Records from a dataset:
+---+
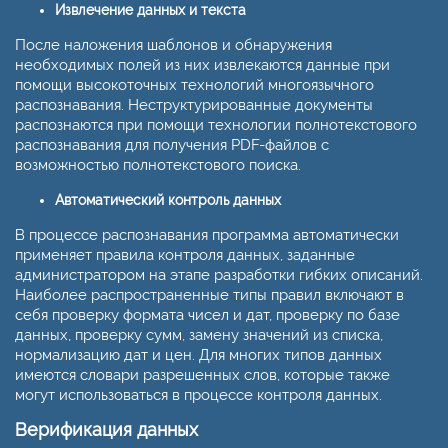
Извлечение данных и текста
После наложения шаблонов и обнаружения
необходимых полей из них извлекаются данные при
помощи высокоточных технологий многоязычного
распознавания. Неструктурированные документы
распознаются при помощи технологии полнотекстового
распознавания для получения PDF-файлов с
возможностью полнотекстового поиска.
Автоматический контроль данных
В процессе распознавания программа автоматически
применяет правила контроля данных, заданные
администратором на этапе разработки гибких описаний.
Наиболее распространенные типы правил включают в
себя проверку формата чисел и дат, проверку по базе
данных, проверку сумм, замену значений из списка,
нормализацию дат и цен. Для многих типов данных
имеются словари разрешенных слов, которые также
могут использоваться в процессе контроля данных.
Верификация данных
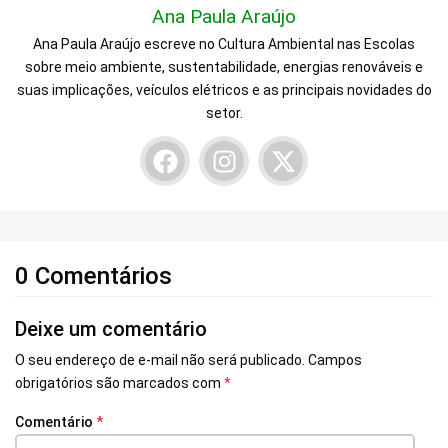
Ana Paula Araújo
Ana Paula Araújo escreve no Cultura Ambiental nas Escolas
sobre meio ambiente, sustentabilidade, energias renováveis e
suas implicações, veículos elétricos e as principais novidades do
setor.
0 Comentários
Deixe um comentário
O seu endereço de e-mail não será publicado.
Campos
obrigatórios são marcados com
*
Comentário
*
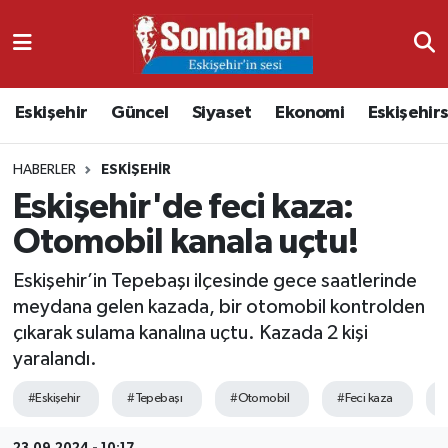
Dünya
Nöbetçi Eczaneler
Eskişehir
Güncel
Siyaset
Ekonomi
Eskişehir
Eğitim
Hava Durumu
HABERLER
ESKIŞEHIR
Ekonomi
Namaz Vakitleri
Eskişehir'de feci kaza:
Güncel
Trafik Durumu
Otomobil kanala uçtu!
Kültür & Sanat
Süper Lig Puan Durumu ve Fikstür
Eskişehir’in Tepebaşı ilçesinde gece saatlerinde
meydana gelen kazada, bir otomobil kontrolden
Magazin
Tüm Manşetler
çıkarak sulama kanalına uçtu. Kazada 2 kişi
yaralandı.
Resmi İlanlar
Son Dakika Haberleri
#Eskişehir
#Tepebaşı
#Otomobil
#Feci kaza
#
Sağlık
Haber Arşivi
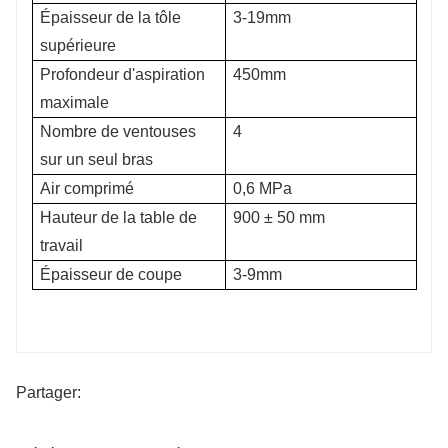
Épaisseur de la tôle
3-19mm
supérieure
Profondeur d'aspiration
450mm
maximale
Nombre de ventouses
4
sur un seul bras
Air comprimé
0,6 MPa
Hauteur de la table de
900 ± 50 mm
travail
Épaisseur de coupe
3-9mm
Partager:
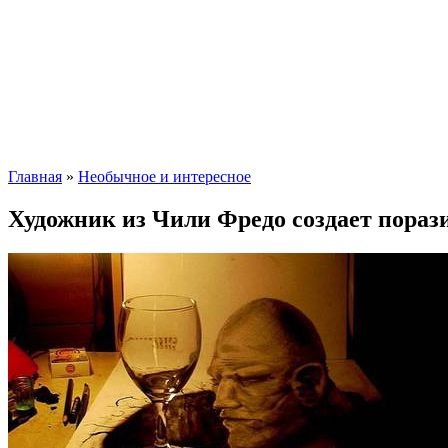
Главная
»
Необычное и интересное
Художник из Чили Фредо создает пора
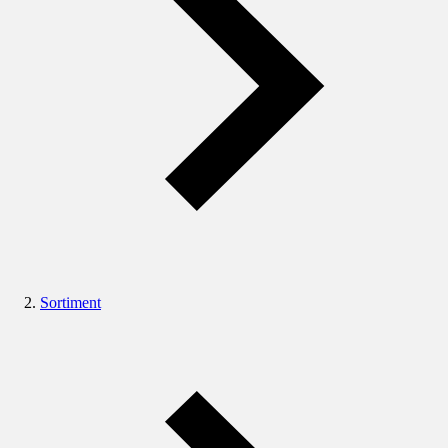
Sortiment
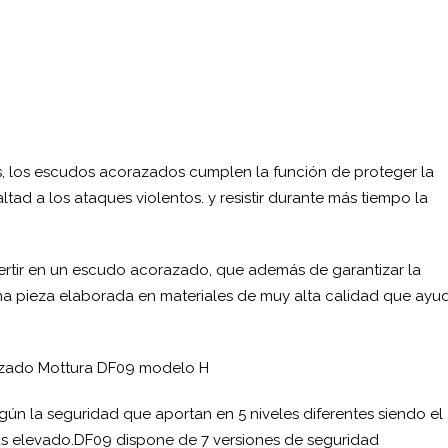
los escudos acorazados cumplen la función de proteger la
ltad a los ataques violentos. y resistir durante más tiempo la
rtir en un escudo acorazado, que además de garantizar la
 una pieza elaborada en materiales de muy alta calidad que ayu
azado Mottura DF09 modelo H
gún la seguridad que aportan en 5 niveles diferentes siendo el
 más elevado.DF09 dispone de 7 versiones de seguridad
+---+
Work item: Your answer should consist of every line from the entries that holds "Araújo".

Answer space:
Ana Paula Araújo
Ana Paula Araújo escreve no Cultura Ambiental nas Escolas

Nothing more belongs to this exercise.